▶ What you should do:
The exact lines of the listing, from its first through the line that contains "Sydney Windows S", are to make up the answer, and pictures are to be left out.

▶ Information shown:
┏━━
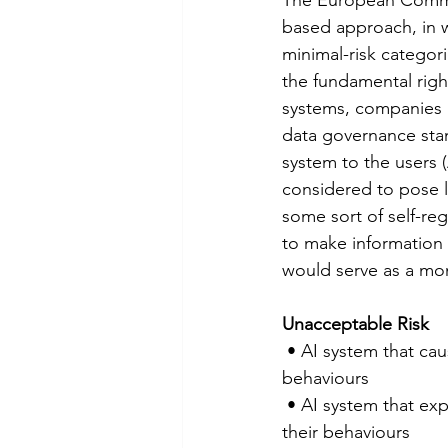
based approach, in w
minimal-risk categori
the fundamental right
systems, companies a
data governance stan
system to the users (
considered to pose l
some sort of self-reg
to make information a
would serve as a mon
Unacceptable Risk
 • AI system that causes physical or psychological harm through material distortion of   
behaviours
 • AI system that exploits vulnerabilities of specific groups of people to materially distort   
their behaviours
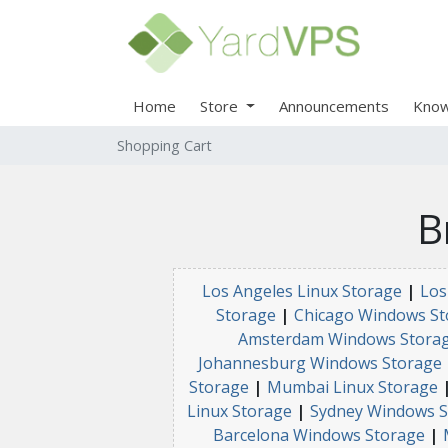
Home
Store
Announcements
Know
Shopping Cart
B
Los Angeles Linux Storage
|
Los
Storage
|
Chicago Windows St
Amsterdam Windows Stora
Johannesburg Windows Storage
Storage
|
Mumbai Linux Storage
Linux Storage
|
Sydney Windows S
Barcelona Windows Storage
|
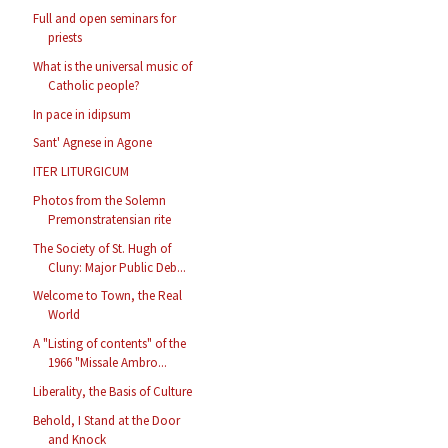
Full and open seminars for
priests
What is the universal music of
Catholic people?
In pace in idipsum
Sant' Agnese in Agone
ITER LITURGICUM
Photos from the Solemn
Premonstratensian rite
The Society of St. Hugh of
Cluny: Major Public Deb...
Welcome to Town, the Real
World
A "Listing of contents" of the
1966 "Missale Ambro...
Liberality, the Basis of Culture
Behold, I Stand at the Door
and Knock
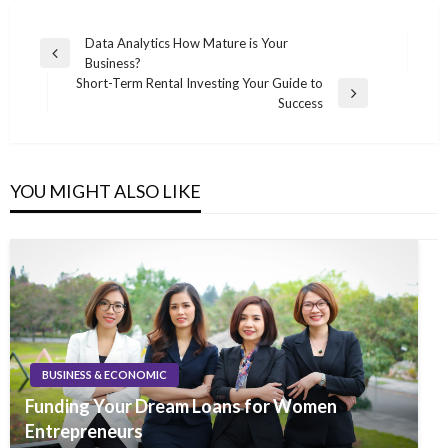
Post
Data Analytics How Mature is Your
Previous
Business?
navigation
Post
Short-Term Rental Investing Your Guide to
Next
Success
Post
YOU MIGHT ALSO LIKE
BUSINESS & ECONOMIC
Funding Your Dream Loans for Women
Entrepreneurs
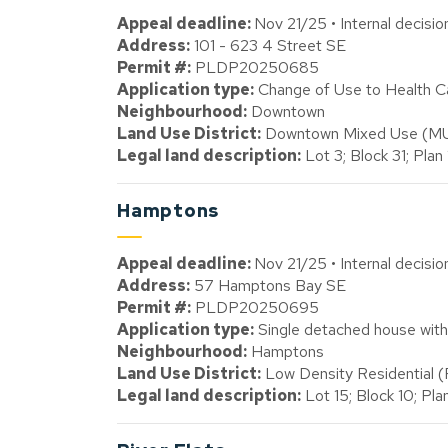
Appeal deadline:
Nov 21/25 • Internal decisi
Address:
101 - 623 4 Street SE
Permit #:
PLDP20250685
Application type:
Change of Use to Health Ca
Neighbourhood:
Downtown
Land Use District:
Downtown Mixed Use (M
Legal land description:
Lot 3; Block 31; Plan
Hamptons
Appeal deadline:
Nov 21/25 • Internal decisi
Address:
57 Hamptons Bay SE
Permit #:
PLDP20250695
Application type:
Single detached house with
Neighbourhood:
Hamptons
Land Use District:
Low Density Residential 
Legal land description:
Lot 15; Block 10; Pl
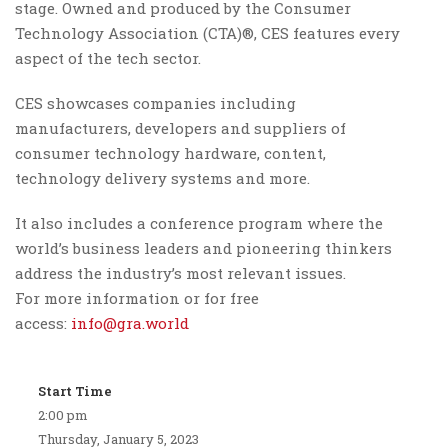
stage. Owned and produced by the Consumer
Technology Association (CTA)®, CES features every
aspect of the tech sector.
CES showcases companies including
manufacturers, developers and suppliers of
consumer technology hardware, content,
technology delivery systems and more.
It also includes a conference program where the
world’s business leaders and pioneering thinkers
address the industry’s most relevant issues.
For more information or for free
access:
info@gra.world
Start Time
2:00 pm
Thursday, January 5, 2023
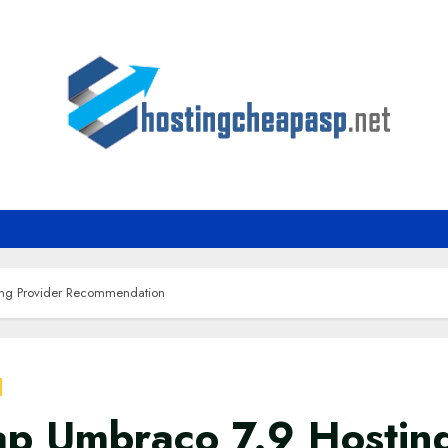
ng Provider Recommendation
p Umbraco 7.9 Hostin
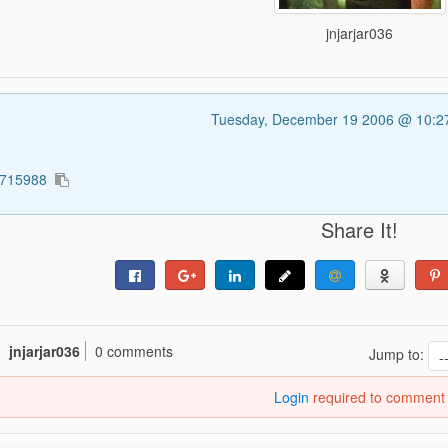
jnjarjar036
Tuesday, December 19 2006 @ 10:
2715988
Share It!
jnjarjar036
0 comments
Jump to:
Login
required to comment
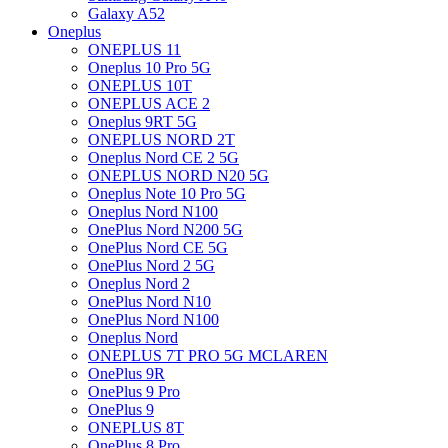
Galaxy A52
Oneplus
ONEPLUS 11
Oneplus 10 Pro 5G
ONEPLUS 10T
ONEPLUS ACE 2
Oneplus 9RT 5G
ONEPLUS NORD 2T
Oneplus Nord CE 2 5G
ONEPLUS NORD N20 5G
Oneplus Note 10 Pro 5G
Oneplus Nord N100
OnePlus Nord N200 5G
OnePlus Nord CE 5G
OnePlus Nord 2 5G
Oneplus Nord 2
OnePlus Nord N10
OnePlus Nord N100
Oneplus Nord
ONEPLUS 7T PRO 5G MCLAREN
OnePlus 9R
OnePlus 9 Pro
OnePlus 9
ONEPLUS 8T
OnePlus 8 Pro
┗━━
▶ Solution to this problem:
based approach, in w
minimal-risk categori
the fundamental right
systems, companies a
data governance stan
system to the users (
considered to pose l
some sort of self-reg
to make information a
would serve as a mon
Unacceptable Risk
 • AI system that causes physical or psychological harm through material distortion of   
behaviours
 • AI system that exploits vulnerabilities of specific groups of people to materially distort   
their behaviours
Home
Store
Announcements
Know
Shopping Cart
B
Los Angeles Linux Storage
|
Los
Storage
|
Chicago Windows St
Amsterdam Windows Stora
Johannesburg Windows Storage
Storage
|
Mumbai Linux Storage
Linux Storage
|
Sydney Windows S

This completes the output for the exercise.